◆ **What is required**: Looking at the material below, work out how many of its lines hold the string "info". Give that figure alone.
/---
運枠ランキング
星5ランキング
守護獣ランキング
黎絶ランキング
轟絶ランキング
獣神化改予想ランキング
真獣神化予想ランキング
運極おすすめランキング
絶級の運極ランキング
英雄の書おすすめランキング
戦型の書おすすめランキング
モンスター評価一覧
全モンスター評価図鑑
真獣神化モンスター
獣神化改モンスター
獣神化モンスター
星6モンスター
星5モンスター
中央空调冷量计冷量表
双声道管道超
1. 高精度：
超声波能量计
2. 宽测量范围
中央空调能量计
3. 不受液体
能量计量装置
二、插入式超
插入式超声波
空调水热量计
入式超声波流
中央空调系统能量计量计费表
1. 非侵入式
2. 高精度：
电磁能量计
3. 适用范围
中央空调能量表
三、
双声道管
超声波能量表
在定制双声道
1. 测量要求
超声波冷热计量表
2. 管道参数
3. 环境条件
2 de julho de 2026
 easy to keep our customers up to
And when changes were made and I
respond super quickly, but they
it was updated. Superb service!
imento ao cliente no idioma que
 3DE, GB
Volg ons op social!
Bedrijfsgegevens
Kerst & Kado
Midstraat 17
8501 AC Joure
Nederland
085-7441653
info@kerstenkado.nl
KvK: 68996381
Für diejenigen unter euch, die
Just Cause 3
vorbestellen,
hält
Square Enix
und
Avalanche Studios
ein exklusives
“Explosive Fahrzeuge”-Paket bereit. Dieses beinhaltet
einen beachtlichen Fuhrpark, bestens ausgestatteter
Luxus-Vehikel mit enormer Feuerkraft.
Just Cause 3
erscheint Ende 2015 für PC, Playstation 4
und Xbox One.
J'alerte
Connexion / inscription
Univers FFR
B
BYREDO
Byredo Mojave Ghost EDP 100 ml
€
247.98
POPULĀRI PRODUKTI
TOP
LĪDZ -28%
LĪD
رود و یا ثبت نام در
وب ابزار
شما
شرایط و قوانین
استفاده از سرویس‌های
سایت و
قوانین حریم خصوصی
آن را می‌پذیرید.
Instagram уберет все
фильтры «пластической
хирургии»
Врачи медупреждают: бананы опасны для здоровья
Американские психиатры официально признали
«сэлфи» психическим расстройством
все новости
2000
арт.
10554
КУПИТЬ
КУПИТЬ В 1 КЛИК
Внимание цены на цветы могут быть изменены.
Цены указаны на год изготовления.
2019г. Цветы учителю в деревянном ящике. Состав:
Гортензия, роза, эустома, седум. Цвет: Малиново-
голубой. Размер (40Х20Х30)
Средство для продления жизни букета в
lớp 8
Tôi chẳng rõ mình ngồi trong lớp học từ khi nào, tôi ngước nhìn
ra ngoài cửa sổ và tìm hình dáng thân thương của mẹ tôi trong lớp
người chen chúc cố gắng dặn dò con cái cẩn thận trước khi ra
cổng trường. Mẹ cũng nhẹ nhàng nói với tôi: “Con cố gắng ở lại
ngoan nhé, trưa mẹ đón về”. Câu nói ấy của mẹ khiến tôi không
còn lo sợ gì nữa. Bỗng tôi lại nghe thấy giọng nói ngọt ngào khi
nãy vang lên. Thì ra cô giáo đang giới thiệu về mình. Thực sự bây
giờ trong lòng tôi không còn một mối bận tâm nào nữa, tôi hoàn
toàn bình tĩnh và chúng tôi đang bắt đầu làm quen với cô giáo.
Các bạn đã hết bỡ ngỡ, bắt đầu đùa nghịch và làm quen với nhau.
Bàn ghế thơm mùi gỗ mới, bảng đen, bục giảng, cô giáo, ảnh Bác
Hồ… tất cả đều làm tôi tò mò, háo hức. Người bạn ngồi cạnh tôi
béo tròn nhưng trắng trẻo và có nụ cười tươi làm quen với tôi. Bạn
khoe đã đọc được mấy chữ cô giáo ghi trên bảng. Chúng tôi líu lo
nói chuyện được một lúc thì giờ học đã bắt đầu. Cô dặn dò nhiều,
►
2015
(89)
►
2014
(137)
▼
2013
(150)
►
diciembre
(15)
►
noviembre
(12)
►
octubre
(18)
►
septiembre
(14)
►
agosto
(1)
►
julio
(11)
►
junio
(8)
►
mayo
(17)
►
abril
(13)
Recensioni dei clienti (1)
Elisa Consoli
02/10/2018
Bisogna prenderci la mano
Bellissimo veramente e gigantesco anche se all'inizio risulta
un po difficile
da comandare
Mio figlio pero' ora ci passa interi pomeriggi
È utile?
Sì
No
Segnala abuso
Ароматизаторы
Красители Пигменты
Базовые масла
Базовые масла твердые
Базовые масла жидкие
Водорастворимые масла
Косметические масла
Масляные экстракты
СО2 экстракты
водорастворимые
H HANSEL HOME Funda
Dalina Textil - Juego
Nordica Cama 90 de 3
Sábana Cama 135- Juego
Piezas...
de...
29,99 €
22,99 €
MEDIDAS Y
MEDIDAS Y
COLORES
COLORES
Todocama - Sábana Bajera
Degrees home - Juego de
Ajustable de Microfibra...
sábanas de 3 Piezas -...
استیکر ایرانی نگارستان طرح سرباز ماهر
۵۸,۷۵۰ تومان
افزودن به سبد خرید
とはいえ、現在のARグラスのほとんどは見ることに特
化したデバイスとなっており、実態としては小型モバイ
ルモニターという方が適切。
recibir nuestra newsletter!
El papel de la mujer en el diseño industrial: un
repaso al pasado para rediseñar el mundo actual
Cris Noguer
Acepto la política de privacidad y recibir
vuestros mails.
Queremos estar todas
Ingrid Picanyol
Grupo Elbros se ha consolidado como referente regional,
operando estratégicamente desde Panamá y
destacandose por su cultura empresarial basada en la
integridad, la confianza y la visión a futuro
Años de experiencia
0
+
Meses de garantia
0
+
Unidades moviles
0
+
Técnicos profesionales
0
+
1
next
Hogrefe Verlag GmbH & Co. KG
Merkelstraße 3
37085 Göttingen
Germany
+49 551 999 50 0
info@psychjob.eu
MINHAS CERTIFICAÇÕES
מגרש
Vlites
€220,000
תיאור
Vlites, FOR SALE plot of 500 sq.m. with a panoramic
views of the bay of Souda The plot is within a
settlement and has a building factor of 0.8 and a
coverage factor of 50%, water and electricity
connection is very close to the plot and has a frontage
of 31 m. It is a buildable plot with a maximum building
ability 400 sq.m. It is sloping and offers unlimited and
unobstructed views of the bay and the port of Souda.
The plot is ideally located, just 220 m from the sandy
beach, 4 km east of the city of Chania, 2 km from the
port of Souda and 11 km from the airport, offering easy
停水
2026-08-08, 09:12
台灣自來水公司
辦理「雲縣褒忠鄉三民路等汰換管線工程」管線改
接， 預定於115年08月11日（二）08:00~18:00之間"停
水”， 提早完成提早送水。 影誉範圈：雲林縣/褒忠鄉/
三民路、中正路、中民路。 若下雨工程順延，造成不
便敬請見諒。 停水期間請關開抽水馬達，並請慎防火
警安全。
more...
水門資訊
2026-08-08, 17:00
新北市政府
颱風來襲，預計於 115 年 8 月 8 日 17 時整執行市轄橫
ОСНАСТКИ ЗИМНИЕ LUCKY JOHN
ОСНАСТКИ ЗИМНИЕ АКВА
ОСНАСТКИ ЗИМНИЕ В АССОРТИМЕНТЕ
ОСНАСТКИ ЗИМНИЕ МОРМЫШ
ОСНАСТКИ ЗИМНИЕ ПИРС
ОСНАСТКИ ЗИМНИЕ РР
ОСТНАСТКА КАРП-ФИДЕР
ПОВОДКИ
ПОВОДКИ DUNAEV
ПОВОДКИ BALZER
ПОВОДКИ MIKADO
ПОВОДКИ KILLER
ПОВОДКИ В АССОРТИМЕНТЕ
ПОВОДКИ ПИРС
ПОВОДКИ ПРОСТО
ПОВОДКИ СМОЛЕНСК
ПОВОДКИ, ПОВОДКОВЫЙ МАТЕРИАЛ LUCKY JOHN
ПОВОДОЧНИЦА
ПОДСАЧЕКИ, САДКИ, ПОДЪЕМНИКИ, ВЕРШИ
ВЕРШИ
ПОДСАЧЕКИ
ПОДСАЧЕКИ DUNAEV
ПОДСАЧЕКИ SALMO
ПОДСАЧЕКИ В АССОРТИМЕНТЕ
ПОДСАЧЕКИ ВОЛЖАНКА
\---
◆ **Solved exercise**: 2